Document layout analysis data
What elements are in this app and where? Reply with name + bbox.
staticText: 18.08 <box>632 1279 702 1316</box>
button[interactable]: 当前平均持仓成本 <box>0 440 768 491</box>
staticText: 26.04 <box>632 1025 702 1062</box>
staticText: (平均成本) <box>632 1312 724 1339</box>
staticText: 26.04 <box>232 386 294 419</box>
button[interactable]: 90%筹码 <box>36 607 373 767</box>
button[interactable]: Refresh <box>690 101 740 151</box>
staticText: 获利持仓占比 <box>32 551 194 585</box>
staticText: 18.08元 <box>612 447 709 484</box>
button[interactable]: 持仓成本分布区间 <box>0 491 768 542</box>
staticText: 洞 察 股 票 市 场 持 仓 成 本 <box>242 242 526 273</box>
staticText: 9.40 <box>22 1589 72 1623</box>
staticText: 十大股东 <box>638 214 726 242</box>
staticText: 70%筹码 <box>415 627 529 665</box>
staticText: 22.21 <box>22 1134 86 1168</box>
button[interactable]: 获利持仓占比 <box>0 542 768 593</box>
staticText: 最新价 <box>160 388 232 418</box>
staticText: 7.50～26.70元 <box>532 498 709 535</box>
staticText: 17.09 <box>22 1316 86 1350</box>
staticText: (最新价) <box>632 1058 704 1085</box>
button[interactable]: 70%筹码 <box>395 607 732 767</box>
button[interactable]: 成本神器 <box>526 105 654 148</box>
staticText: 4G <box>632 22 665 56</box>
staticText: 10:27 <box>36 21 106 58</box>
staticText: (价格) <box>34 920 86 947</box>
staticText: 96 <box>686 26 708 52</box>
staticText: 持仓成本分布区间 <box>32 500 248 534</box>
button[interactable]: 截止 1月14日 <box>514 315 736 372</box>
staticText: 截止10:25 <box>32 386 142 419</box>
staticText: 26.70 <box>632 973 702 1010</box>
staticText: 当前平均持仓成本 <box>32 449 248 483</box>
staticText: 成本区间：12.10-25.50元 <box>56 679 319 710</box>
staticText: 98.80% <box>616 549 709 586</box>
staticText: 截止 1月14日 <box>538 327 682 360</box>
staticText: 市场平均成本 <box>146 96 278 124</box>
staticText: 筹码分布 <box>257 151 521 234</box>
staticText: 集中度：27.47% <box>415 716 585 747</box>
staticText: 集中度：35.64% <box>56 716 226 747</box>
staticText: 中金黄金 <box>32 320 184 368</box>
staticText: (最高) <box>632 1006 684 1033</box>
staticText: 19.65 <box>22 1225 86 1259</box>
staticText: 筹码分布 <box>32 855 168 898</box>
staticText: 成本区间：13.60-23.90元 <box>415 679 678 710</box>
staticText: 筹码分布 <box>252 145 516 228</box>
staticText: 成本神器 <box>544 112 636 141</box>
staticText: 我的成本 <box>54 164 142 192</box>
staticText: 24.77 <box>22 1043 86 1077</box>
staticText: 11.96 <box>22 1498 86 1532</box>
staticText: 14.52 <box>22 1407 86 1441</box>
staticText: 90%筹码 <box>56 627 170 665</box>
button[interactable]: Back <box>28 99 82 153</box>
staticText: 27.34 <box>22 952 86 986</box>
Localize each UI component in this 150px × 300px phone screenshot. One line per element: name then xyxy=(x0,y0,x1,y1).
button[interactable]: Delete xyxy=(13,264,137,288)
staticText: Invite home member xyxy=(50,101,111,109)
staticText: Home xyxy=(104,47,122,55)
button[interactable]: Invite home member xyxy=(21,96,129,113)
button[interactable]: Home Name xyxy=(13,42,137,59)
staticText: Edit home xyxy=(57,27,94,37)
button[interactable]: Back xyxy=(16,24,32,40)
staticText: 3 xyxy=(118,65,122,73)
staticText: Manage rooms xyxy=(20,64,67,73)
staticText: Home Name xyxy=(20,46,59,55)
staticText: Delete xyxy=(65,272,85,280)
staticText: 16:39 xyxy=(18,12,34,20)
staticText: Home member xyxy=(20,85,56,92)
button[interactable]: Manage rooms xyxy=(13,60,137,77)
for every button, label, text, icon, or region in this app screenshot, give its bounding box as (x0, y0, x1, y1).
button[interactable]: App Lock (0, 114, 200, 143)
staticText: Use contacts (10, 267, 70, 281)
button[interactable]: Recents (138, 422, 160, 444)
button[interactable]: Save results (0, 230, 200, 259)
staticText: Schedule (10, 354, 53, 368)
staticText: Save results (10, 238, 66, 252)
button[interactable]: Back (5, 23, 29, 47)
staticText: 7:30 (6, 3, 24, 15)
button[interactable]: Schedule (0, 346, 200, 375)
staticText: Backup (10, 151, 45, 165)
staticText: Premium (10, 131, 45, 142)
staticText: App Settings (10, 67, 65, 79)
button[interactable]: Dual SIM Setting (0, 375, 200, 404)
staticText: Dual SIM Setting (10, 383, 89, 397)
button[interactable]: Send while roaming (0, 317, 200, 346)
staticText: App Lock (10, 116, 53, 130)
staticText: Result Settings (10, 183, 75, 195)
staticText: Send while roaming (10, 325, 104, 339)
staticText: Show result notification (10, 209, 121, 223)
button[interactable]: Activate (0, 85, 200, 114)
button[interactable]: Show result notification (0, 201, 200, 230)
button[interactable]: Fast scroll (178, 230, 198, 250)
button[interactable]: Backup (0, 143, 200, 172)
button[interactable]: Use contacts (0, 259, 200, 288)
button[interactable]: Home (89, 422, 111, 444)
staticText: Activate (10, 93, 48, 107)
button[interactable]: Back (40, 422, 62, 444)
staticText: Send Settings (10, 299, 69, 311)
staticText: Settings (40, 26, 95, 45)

▶ _Task to complete_
Copy all the lines above that hold the string "Manage".

▶ _The completed task_
staticText: Manage rooms xyxy=(20,64,67,73)
button[interactable]: Manage rooms xyxy=(13,60,137,77)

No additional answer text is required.